2°) d'enjoindre au préfet de l'Essonne de lui délivrer une carte de séjour portant la mention " vie privée et familiale " dans le délai d'un mois à compter de la notification de la décision à intervenir, sous astreinte de 150 euros par jour de retard, ou, à titre subsidiaire, de réexaminer sa demande ;

3°) de mettre à la charge de l'Etat la somme de 2 000 euros au titre de l'article L. 761-1 du code de justice administrative.

Vu les autres pièces du dossier.

Vu :

- le code de l'entrée et du séjour des étrangers et du droit d'asile ;

- le code de justice administrative.

Considérant ce qui suit :

1. Les dispositions du 4° de l'article R. 222-1 du code de justice administrative permettent aux présidents des tribunaux administratifs de rejeter par ordonnance les requêtes manifestement irrecevables, lorsque la juridiction n'est pas tenue d'inviter leur auteur à les régulariser.

2. Aux termes de l'article R. 432-1 du code de l'entrée et du séjour des étrangers et du droit d'asile : " Le silence gardé par l'autorité administrative sur les demandes de titres de séjour vaut décision implicite de rejet ". Et aux termes de l'article R. 432-2 du code de l'entrée et du séjour des étrangers et du droit d'asile : " La décision implicite de rejet mentionnée à l'article R. 432-1 naît au terme d'un délai de quatre mois. () ".

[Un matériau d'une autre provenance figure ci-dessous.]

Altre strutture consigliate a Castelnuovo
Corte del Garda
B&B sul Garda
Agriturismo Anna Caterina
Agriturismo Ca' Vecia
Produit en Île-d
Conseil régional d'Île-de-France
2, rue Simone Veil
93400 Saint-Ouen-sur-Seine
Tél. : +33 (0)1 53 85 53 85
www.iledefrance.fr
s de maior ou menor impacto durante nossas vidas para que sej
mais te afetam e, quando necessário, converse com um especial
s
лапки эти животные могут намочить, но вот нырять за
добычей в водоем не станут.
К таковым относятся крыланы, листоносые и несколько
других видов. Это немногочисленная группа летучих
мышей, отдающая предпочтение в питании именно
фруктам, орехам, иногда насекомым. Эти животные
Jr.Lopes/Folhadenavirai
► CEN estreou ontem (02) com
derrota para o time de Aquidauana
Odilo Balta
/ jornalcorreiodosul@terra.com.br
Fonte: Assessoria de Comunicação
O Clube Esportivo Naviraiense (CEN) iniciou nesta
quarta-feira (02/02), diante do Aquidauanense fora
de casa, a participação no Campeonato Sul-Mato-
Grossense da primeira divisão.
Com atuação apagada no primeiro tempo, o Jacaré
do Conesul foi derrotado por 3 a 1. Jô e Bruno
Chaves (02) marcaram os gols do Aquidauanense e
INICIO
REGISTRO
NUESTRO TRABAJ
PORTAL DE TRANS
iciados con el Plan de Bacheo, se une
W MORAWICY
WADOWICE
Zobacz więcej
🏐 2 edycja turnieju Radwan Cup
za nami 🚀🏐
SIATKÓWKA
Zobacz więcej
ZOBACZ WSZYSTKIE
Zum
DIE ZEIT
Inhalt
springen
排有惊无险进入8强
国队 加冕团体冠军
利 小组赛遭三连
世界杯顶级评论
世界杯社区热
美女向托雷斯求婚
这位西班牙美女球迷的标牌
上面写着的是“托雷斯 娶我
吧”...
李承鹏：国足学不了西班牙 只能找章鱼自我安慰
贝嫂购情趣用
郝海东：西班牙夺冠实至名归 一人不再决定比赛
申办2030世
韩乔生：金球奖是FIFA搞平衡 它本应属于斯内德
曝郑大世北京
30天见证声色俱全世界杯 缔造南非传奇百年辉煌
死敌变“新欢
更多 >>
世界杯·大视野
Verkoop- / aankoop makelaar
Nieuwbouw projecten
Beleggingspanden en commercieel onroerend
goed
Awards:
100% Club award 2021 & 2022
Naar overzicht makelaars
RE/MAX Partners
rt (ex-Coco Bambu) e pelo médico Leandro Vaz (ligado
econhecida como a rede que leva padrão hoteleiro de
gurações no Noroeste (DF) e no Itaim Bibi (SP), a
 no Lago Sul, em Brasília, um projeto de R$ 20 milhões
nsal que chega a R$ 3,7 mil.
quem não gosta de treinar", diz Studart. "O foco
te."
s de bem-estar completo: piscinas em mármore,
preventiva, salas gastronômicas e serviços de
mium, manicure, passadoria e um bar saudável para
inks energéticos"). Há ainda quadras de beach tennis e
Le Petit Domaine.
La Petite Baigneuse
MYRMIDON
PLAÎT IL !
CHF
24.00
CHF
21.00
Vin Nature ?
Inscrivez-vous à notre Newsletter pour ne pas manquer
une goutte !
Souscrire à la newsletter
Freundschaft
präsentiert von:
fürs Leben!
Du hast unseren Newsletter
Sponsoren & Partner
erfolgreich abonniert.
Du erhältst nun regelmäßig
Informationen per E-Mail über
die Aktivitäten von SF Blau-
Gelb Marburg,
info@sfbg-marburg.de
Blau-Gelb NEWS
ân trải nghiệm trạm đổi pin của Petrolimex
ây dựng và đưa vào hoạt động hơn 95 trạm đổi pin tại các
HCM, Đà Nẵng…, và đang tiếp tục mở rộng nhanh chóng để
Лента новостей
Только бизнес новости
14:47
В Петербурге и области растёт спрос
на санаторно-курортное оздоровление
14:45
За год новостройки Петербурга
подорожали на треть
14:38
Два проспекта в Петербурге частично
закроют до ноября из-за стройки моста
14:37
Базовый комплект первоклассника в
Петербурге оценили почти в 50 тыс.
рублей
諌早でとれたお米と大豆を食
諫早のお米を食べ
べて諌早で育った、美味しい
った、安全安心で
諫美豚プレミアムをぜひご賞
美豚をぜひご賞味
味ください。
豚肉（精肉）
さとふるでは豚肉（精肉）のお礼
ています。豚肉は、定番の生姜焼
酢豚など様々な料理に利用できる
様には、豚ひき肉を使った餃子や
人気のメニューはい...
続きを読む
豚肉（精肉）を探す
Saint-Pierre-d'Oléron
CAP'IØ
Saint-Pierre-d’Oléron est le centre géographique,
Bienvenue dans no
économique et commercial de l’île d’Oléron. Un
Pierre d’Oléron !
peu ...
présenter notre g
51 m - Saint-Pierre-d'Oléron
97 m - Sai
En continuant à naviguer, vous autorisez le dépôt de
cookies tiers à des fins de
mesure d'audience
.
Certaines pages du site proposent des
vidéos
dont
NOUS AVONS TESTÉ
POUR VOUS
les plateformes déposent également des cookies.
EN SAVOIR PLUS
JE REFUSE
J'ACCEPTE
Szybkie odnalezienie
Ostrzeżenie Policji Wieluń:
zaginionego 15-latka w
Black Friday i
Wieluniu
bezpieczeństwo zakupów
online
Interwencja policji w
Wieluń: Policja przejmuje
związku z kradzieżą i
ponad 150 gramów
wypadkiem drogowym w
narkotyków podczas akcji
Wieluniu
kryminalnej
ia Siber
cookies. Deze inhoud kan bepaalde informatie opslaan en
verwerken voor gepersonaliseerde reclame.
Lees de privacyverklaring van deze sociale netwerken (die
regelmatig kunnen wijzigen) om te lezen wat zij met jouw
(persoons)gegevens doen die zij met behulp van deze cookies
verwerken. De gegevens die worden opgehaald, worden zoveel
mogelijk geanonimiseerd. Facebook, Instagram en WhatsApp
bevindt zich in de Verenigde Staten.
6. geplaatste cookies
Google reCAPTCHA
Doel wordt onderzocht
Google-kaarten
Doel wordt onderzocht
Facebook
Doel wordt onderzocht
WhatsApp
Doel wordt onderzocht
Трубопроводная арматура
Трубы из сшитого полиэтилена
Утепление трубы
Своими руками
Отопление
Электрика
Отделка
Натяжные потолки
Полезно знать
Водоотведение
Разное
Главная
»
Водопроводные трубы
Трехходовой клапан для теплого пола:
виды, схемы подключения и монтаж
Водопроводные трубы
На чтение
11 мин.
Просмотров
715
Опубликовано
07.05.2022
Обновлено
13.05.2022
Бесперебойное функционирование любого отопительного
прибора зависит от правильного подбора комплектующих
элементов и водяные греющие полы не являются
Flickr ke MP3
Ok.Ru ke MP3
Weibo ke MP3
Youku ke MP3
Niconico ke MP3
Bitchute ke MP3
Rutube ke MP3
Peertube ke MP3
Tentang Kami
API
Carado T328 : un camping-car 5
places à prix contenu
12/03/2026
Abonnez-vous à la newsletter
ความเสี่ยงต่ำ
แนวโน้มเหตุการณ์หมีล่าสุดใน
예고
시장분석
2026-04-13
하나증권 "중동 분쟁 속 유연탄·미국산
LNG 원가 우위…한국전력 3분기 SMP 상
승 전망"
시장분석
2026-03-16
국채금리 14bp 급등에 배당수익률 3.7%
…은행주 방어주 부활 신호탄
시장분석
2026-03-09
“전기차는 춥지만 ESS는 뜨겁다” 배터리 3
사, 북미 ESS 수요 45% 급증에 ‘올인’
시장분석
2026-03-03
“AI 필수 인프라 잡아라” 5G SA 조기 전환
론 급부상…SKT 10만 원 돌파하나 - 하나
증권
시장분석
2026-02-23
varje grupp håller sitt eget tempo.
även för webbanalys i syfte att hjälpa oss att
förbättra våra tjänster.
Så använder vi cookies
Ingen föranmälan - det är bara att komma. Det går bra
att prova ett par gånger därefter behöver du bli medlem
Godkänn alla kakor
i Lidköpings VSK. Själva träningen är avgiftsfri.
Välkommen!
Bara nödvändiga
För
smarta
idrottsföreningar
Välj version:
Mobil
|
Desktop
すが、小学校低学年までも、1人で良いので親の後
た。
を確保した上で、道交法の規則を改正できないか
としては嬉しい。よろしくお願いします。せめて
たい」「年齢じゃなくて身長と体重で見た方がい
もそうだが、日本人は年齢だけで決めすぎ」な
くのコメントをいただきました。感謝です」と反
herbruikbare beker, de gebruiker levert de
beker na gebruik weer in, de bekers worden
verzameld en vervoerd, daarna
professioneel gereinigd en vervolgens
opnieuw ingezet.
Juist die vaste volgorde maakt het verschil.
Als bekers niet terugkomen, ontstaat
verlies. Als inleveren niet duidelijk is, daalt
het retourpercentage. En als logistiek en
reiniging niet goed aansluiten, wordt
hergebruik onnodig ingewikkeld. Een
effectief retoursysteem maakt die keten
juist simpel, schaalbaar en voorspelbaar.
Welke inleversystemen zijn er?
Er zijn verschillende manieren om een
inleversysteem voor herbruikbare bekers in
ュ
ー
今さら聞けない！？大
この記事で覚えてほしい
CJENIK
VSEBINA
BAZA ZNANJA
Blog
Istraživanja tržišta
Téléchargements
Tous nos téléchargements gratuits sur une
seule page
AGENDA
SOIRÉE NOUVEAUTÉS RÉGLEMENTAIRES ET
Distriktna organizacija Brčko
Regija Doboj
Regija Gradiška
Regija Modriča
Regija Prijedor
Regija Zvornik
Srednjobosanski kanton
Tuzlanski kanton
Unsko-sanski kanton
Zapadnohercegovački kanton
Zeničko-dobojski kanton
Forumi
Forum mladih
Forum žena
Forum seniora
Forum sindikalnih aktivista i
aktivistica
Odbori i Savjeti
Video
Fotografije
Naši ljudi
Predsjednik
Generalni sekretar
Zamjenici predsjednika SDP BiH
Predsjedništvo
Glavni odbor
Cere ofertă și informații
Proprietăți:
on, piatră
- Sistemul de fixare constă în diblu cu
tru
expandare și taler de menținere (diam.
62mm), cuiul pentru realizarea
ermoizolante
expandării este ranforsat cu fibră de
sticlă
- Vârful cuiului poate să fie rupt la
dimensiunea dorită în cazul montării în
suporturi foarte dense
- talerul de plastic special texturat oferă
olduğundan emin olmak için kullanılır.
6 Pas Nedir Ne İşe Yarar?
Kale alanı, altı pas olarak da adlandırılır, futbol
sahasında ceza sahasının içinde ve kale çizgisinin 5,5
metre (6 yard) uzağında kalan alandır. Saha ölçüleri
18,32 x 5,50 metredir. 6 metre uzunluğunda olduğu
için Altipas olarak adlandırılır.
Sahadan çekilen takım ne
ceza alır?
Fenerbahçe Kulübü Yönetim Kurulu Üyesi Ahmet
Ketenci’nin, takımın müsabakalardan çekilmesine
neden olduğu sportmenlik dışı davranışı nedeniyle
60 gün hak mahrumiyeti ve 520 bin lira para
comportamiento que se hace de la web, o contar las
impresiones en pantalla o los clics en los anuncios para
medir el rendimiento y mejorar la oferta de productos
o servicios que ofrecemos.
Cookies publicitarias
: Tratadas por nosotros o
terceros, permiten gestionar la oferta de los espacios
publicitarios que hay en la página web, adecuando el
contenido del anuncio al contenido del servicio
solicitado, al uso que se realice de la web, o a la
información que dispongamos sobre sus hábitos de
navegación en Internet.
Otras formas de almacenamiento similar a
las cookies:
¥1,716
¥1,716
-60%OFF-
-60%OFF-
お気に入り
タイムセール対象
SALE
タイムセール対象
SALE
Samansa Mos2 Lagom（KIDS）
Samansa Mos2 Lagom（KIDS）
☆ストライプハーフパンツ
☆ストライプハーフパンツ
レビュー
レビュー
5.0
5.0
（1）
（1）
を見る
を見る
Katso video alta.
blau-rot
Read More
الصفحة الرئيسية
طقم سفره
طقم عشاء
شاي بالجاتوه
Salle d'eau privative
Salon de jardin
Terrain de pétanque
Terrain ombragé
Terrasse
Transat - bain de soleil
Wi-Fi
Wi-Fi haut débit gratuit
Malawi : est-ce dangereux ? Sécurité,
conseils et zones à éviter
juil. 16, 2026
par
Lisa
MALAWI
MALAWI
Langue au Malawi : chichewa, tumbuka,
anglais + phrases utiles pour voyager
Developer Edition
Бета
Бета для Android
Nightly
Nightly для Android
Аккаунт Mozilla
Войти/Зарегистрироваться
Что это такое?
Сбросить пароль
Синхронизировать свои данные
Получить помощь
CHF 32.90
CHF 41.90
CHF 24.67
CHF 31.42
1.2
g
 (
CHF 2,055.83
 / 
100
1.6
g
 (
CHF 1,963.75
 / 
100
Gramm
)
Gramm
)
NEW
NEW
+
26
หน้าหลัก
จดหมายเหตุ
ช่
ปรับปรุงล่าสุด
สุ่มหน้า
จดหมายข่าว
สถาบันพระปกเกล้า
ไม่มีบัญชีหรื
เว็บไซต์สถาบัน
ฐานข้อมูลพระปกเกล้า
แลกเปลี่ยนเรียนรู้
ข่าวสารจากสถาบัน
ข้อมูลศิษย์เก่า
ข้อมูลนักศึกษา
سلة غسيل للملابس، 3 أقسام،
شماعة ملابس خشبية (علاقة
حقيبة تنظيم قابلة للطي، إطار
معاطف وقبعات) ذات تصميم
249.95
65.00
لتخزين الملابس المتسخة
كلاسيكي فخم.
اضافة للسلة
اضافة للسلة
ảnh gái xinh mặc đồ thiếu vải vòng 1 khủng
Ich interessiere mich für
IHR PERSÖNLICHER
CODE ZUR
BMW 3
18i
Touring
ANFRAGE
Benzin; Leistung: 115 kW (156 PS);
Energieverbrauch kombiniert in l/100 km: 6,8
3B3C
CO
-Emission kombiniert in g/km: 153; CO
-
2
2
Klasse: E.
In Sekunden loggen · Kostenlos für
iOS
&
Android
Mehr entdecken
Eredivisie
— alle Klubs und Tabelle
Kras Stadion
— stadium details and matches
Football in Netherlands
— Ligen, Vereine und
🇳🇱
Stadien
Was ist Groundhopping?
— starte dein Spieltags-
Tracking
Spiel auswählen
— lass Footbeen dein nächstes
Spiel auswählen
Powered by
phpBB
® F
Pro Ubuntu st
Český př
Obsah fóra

3. Mme B justifie avoir effectué, le 17 juin 2022, des démarches en ligne aux fins d'obtenir un rendez-vous auprès des services de la préfecture de l'Essonne pour déposer une demande d'admission exceptionnelle au séjour. Toutefois, cette demande de rendez-vous ne constituant pas une demande de titre de séjour, l'absence de réponse à cette demande n'a pu avoir pour effet de faire naître une décision implicite refusant de l'admettre au séjour au terme du délai de quatre mois prévu par les dispositions précitées de l'article R. 432-1 du code de l'entrée et du séjour des étrangers et du droit d'asile. Dès lors, les conclusions à fin d'annulation d'une prétendue décision implicite rejetant une demande de titre de séjour qui serait née quatre mois après la démarche du 17 juin 2022 sont dirigées contre une décision qui n'a pas été prise, même implicitement, et sont, par suite, entachées d'une irrecevabilité manifeste non susceptible d'être régularisée.

4. Il résulte de ce qui précède qu'il y a lieu de rejeter la requête de Mme B par application des dispositions précitées du 4° de l'article R. 222-1 du code de justice administrative.

O R D O N N E :

Article 1er : La requête de Mme B est rejetée.

Article 2 : La présente ordonnance sera notifiée à Mme A B.

Fait à Versailles, le 11 octobre 2024.

La présidente,

Signé

J. Grand d'Esnon

La République mande et ordonne à la préfète de l'Essonne en ce qui la concerne et à tous commissaires de justice à ce requis en ce qui concerne les voies de droit commun contre les parties privées de pourvoir à l'exécution de la présente décision.